The attacker put on a brief burst of speed, as is he wasn’t fast enough already, and was back on his feet before Broohn got even halfway there. He started raising his sword above his head for a killing stroke and there was nothing I could do as I’d just used everything I’d been able to pull from the city shield for the moment.
Then Broohn managed to pull a partial transformation, temporarily sprouting a pair of dragon-wings from the middle of his human back. One of them was pushing against the floor, the other shot straight into the attacker’s face. To my surprise, this threw the attacker into the air hard enough to leave a small crater in the twenty-foot-high ceiling. Then I realized that a dragon's wing is capable of lifting more than half the weight of a dragon, which is measured in tons. Anything with that kind of strength would have no trouble launching a human quite a distance.
The really nice thing is this separated the attacker from his sword then briefly buried him in the wreckage of the table he had landed on. I’m not sure whether he was really tough or if he just had a very good shielding enchantment, but he was still moving.
It also gave me an idea since the city shield had just finished warming up.
I ran over to the table as the attacker managed to extricate himself from it.
“Hey Broohn, I got a present for you!” I yelled as I shield punched the attacker over towards Broohn.
“I don’t want him! Take him back!” *punch*
“I don’t want him! He’s got cooties!” *punch*
“You’re a girl. Don’t you already have cooties?” *punch*
“No, it’s boys who have cooties!” *punch*
“No, we don’t!” *punch*
“Yes, you do!” *punch*
“Regardless, I still don’t want him!” *punch*
“Too bad, you’re getting him back!” *punch*
“Are you sure you should be doing this?” *punch*
“What do you mean?” *punch*
“You’re hurt!” *punch*
“It’s just a flesh wound!” *punch*
“But your arms come off!” *punch*
At this point, Dad walked up and held my left arm in place for the brief instant it took me to reattach it.
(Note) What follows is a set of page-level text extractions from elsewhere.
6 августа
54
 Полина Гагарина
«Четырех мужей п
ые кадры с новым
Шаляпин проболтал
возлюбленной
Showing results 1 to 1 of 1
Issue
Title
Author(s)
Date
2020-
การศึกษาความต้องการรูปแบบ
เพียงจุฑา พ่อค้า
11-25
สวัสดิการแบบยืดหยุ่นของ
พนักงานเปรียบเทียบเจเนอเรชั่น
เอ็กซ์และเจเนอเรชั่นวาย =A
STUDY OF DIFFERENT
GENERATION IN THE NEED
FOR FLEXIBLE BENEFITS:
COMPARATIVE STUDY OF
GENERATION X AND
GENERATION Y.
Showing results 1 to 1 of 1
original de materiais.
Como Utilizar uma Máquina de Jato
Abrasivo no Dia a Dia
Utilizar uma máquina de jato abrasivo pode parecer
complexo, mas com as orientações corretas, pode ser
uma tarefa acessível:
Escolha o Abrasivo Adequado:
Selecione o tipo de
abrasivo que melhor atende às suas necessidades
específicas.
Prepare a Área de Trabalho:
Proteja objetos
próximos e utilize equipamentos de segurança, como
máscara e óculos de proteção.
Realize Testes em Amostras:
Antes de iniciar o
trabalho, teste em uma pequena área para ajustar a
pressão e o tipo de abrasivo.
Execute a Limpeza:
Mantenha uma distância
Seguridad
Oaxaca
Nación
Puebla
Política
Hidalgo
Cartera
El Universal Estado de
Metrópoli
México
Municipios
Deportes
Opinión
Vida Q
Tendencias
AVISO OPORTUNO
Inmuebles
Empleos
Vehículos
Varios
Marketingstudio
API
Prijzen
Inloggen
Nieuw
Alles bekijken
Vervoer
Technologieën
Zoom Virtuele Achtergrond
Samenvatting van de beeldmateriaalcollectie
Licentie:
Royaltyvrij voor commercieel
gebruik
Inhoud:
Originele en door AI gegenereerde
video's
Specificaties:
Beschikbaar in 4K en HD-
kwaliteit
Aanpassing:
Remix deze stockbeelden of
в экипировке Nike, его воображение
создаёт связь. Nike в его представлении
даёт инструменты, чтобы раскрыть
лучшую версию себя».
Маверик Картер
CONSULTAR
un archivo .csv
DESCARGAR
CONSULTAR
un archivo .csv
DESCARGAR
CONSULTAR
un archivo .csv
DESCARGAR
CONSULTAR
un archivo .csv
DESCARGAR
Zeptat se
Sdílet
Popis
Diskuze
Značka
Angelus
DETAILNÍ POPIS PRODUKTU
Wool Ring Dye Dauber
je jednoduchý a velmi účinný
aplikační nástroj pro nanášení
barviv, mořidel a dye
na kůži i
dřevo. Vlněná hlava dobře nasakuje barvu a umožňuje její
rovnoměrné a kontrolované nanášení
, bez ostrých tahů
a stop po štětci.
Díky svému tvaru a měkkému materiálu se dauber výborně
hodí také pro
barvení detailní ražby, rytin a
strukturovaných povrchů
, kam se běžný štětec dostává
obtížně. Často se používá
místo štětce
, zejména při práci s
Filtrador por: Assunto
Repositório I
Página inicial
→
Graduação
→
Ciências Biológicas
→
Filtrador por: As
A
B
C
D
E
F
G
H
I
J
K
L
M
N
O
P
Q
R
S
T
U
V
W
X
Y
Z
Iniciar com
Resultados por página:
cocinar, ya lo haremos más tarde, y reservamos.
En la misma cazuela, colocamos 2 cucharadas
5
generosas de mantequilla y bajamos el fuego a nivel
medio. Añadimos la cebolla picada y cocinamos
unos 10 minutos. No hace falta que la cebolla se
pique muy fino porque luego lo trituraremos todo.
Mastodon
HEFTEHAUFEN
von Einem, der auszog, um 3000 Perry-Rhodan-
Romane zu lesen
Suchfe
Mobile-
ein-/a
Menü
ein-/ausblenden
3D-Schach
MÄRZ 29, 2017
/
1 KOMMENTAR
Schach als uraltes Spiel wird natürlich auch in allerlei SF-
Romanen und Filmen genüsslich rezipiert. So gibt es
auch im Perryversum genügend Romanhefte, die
I was having too much fun playing with the man to think about why Dad had time to bring me my arm.
“No, it’s not! See, it works just fine!” *left-handed punch*
“Alright children, that’s enough. Let the poor man lay down and rest, we’ll take it from here. The two of you did a good job keeping the assassin busy until we got here, but we must not let him win. We have to clean up this room and get it ready for the event tonight – again.”
“Yes, sir!” I said at the same time Broohn said. “Party pooper.”